Sedert 1901 (4 472 000 inw.) is het inwonertal slechts matig gestegen; de geringe bevolkingstoename werd veroorzaakt door een vertrekoverschot; naar schatting wonen meer dan 20 miljoen Schotten en afstammelingen van hen over de gehele wereld verspreid. Het grootste deel van de bevolking woont in het centrale laagland, in de industriële driehoek Dundee, Edinburgh, Glasgow; de rest van het land, afgezien van het noordoosten, is dun bevolkt. De vier grootste steden zijn: Glasgow, Edinburgh, Dundee en Aberdeen.

Als voertaal overheerst een eigen vorm van het standaard-Engels, ook wel Standard Scots genoemd. Niettemin behoort Schotland historisch tot vier taalsferen: a. (Schots-)Gaelisch (Ghaidhlig, Eng.: Gaelic), een van de Keltische talen, in de Hooglanden en op de Hebriden nog gesproken en als kerktaal gebruikt. b. (Laagland-)Schots, tot ca. 1600 de nationale taal, waarvan gesproken vormen (Broad Scots, Lallans) als dialecten voortleven, vanaf de 18de eeuw ook weer literair gebruikt, in de 20ste eeuw ook als lexicaal gemengde dichtertaal (Synthetic Scots of Plastic Scots). Het Schots is gescheiden van het Engels door klank, spelling, foneemstelsel en woordenschat, met eigen ontleningen uit met name het Frans en het Nederlands. Vgl. Schots/Engels: ashit/plate, bairn/child, brae/hill, brig/bridge, buik/book, coo/cow, coot/ankle, hame/home, kinkhoast/whooping cough, kirk/church, lass/girl, nicht/night, rowp/auction, toom/empty. c. Norn, een Noors dialect in Caithness en op de Orkney en Shetland Islands, uitgestorven in de 18de eeuw. d. Engels, opgekomen als schrijf-, geleidelijk als voer- en spreektaal, vooral ten gevolge van de Reformatie (1560), het vertrek van koning en adel naar Londen (1603) en de politieke vereniging met Engeland (1707).

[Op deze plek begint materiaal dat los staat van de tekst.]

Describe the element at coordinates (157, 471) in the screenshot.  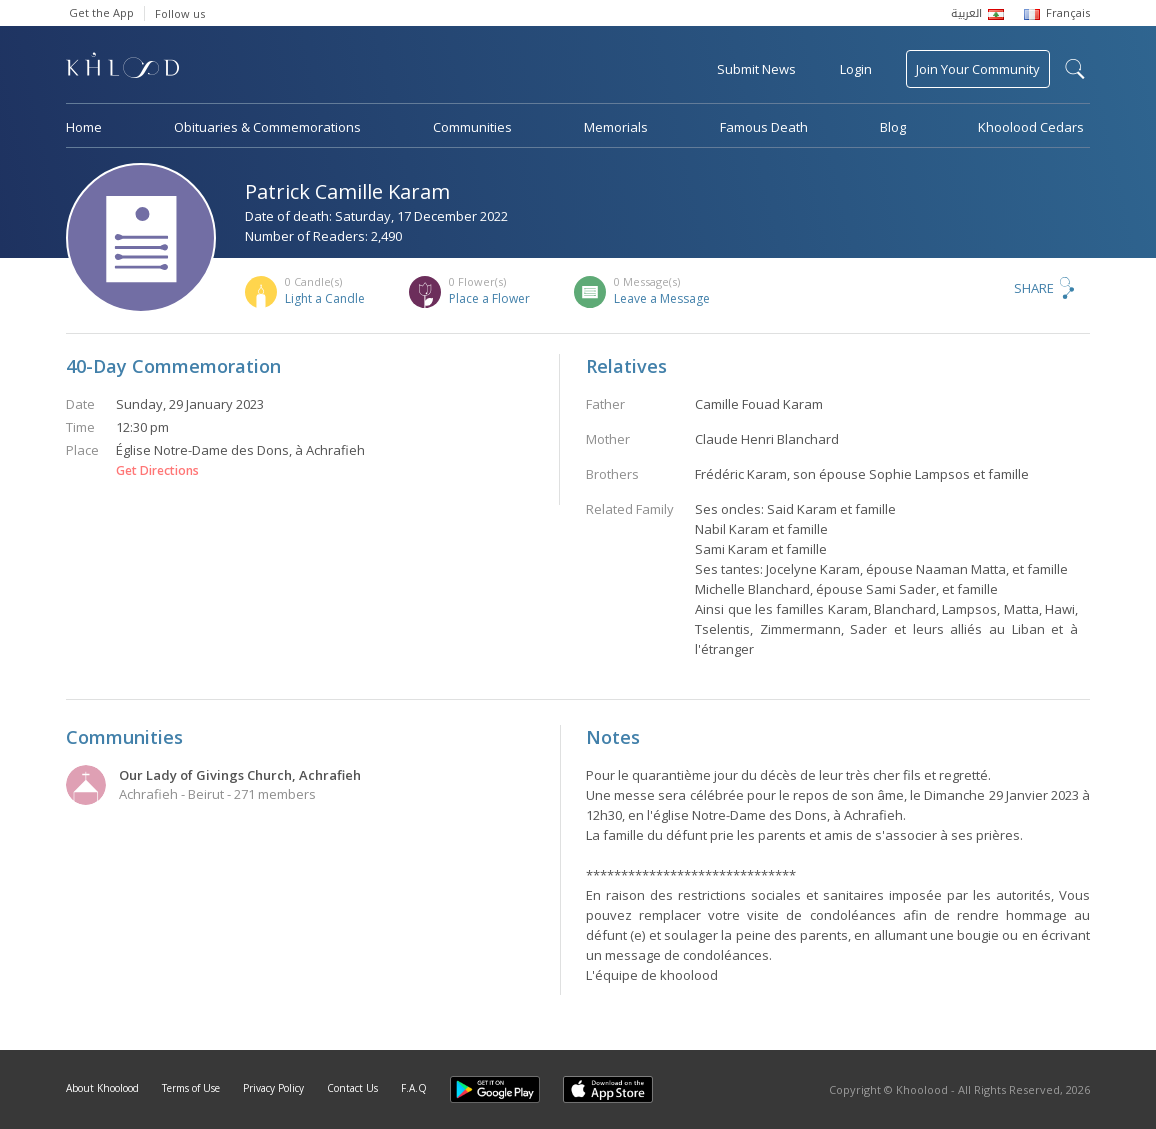 I see `Get Directions` at that location.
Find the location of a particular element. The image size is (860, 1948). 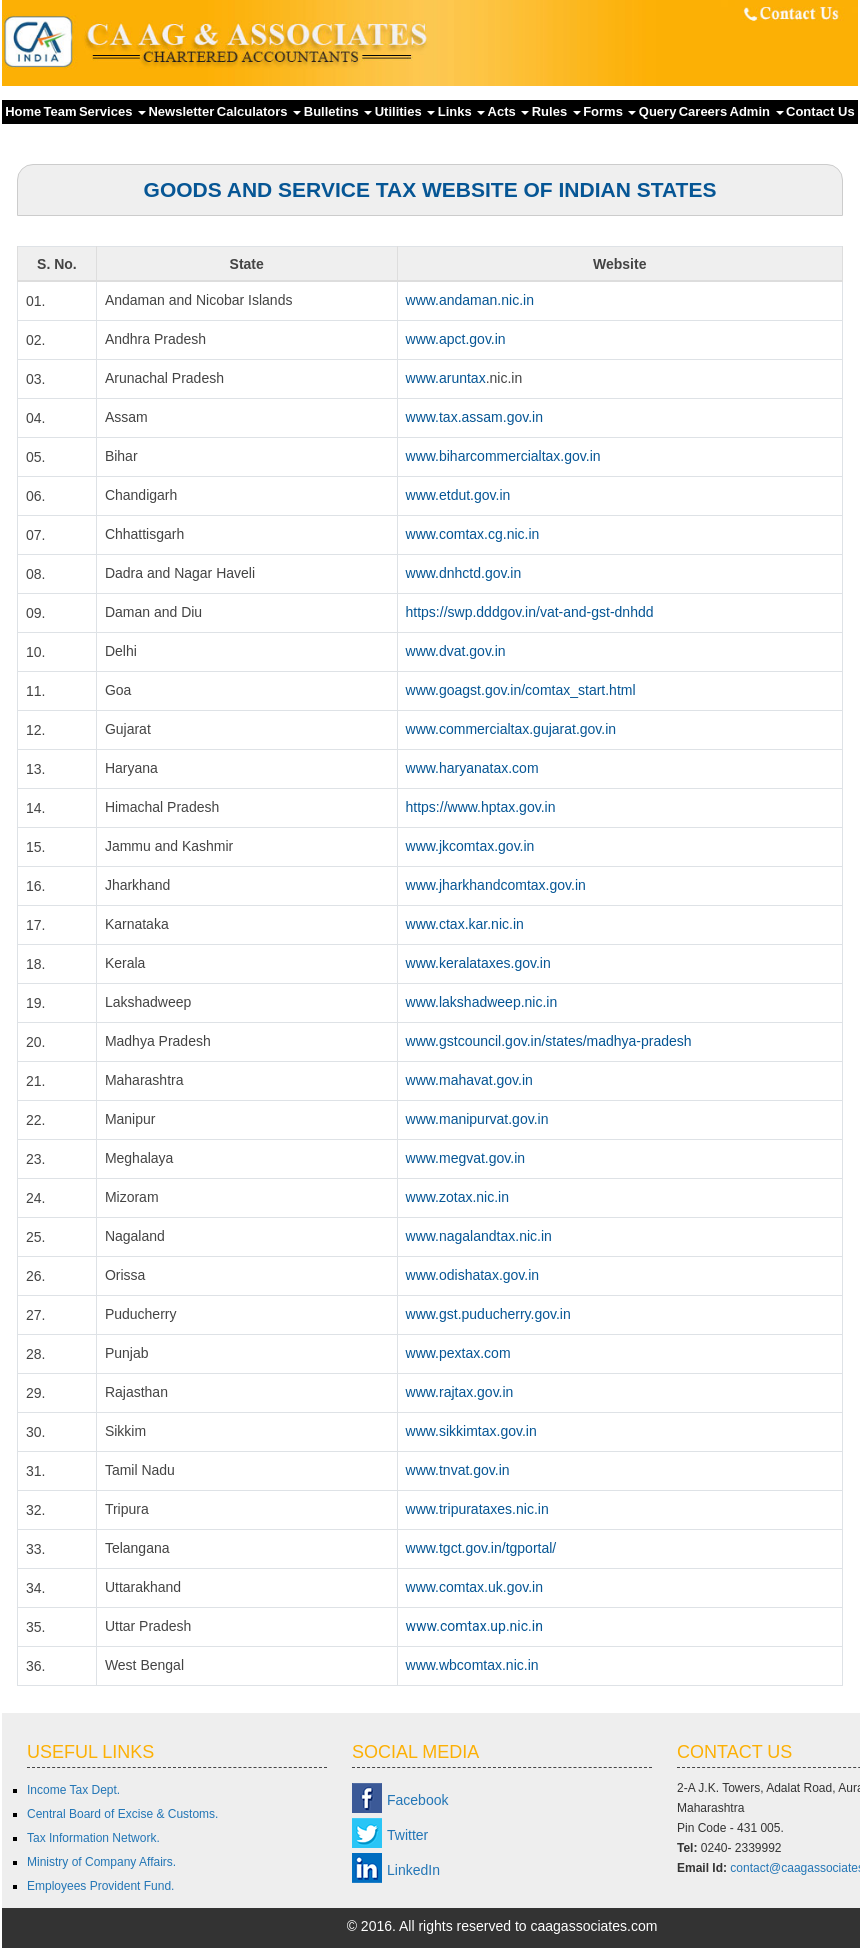 www.tnvat.gov.in is located at coordinates (458, 1470).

De presbyteriaanse Church of Scotland (zie Schotse Kerk) telt ca. 752 000 leden, de (Anglicaanse) Episcopal Church of Scotland ca. 58 000; het aantal rooms-katholieken bedraagt ca. 745 000. Daarnaast bestaan er een aantal kleine orthodoxe calvinistische kerkgenootschappen, methodisten, congregationalisten en unitariërs.

2. BESTUUR EN SAMENLEVING

Schotland vormde sinds 1707 een parlementaire unie met Engeland. In het Britse kabinet is één minister, de Secretary of State for Scotland, belast met de Schotse aangelegenheden. Hij geeft leiding aan het regeringscentrum in Edinburgh (St.-Andrew's House). Dit Scottish Office heeft, onder dezelfde naam, ook een kantoor in Londen. De regering–Blair decentraliseerde de regionale zaken waardoor Schotland voor het eerst sinds drie eeuwen weer een eigen parlement kreeg. Belangrijke bevoegdheden van het nieuwe parlement zijn het invoeren van wetten en bepaalde bevoegdheden in belastingen.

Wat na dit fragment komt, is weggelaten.